These individuals had increased anti-S after their 3 rd inoculations. Patients who were seronegative after the 2 nd dose remained so following their 3 rd boosters. However, the elicited immune response in at least some of these patients supports vaccination, even in cancer patients who show vaccine failure. 77 Adverse events that can impact cancer patients include thrombosis associated with thrombocytopenia 78 and lymphadenopathy near the injection site which has raised concern for misdiagnosis of metastasis in fluorodeoxyglucose PET/CT and ultrasound of patients with skin cancer 79 and oncologic imaging and screening of patients. 80 Due to the enhanced permeation and retention phenomenon, it has been suggested that until large-scale studies have been conducted to determine the appropriate dose and the effects of liposomal vaccines on the biologic behavior of tumors, administration of vaccines using other technologies (non-liposomal) should be considered for patients with solid neoplasms. 81

Based on current knowledge, immune response to vaccination in cancer patients seems to be lower than healthy individuals. 78 To optimize the benefits of vaccination in these patients and prevent misdiagnosis of disease or recurrence/metastasis, it is suggested that inoculations be administered at the farthest point from the underlying cancer as possible 79 and be given at a time when the immune system is minimally affected by anticancer treatment, ideally two weeks before treatment. 64 Delaying administration of the second dose should be avoided so that patients that are prone to having inferior responses to a single dose of BNT162b2 do not become infected in this time span. 78 Third booster doses can increase immune response and are more effective in solid tumors than hematologic malignancies. 82 Considering that some patients do not develop serologic responses even after 3 rd booster doses, other strategies should be developed to protect these vulnerable group of individuals. 83 The exact effect of cancer type and anticancer treatment regimen on immune response to vaccination in addition to the appropriate vaccination dose of cancer patients i.e., receiving an increased dose and/or additional booster, needs to be clarified by future research.

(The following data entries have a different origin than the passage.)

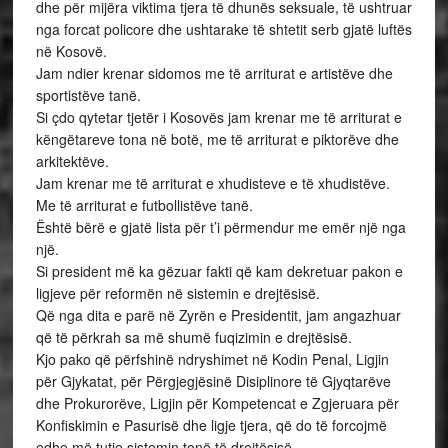
dhe për mijëra viktima tjera të dhunës seksuale, të ushtruar
nga forcat policore dhe ushtarake të shtetit serb gjatë luftës
në Kosovë.
Jam ndier krenar sidomos me të arriturat e artistëve dhe
sportistëve tanë.
Si çdo qytetar tjetër i Kosovës jam krenar me të arriturat e
këngëtareve tona në botë, me të arriturat e piktorëve dhe
arkitektëve.
Jam krenar me të arriturat e xhudisteve e të xhudistëve.
Me të arriturat e futbollistëve tanë.
Është bërë e gjatë lista për t’i përmendur me emër një nga
një.
Si president më ka gëzuar fakti që kam dekretuar pakon e
ligjeve për reformën në sistemin e drejtësisë.
Që nga dita e parë në Zyrën e Presidentit, jam angazhuar
që të përkrah sa më shumë fuqizimin e drejtësisë.
Kjo pako që përfshinë ndryshimet në Kodin Penal, Ligjin
për Gjykatat, për Përgjegjësinë Disiplinore të Gjyqtarëve
dhe Prokurorëve, Ligjin për Kompetencat e Zgjeruara për
Konfiskimin e Pasurisë dhe ligje tjera, që do të forcojmë
edhe më tutje sistemin tonë të drejtësisë.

General guidelines have been introduced by researchers and clinicians that cover all aspects of dealing with cancer patients during the pandemic.

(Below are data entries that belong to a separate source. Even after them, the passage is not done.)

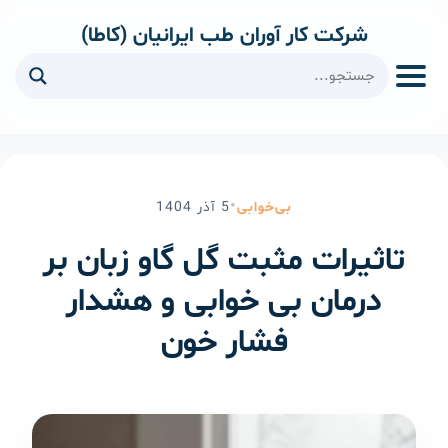
شرکت کار آوران طب ایرانیان (کاطا)
ا
•
بی‌خوابی
5
آذر
1404
تاثیرات مثبت گل گاو زبان بر
درمان بی خوابی و هشدار
فشار خون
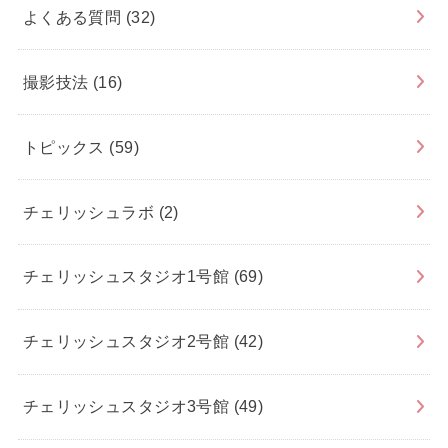
よくある質問
(32)
撮影技法
(16)
トピックス
(59)
チェリッシュラボ
(2)
チェリッシュスタジオ1号館
(69)
チェリッシュスタジオ2号館
(42)
チェリッシュスタジオ3号館
(49)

The main management-strategy should be to limit outpatient visits as much as possible or to conduct them through virtual means, where feasible. 5, 84 Remote contact needs to be maintained from 72h before appointments to determine whether the patient suffers from one or more COVID-related symptoms like sore-throat, shortness of breath, cough, fever, body-ache or sudden onset of hyposmia/anosmia and/or dysgeusia.

Contact with SARS-CoV-2+ or suspicious or high-risk individuals or hospitalization within the past 14-days should be questioned and the patient be requested to report any situation changes, up until leaving for the appointment. 84 Upon arrival at the clinic, the same questions should be repeated in addition to performing a temperature-check with observance of all infection-control measures. This initial screening must be recorded and carried out in an area that allows 6-feet distancing and is separate from the examination/treatment room. Appointment numbers should be kept to a minimum to avoid contact between patients in the waiting-room, which should be equipped with proper ventilation and spacing. However, waiting in parking lots or being dropped off at exact appointment time through mobile contact is preferable.

All units providing routine treatments should be kept active and treatments may continue as long as the risk is considered minimal by the oncologist. 84 Hospital visits for anticancer therapies should also be kept to a minimum and every effort be made to avoid complications resulting from chemo/radio/immunotherapy. 85

All infection control measures should be followed similar to those described above. An additional consideration in these patients is whether or not to administer anti-cancer therapy and/or ICIs. More-recent evidence suggests that the former affects neither severity nor mortality of COVID-19 51, 85, 86 and according to some studies the latter could actually be beneficial. 55, 85, 87 However, considering some dispute these reports, 48 it is recommended that each patient be evaluated separately and decisions be made on an individual basis.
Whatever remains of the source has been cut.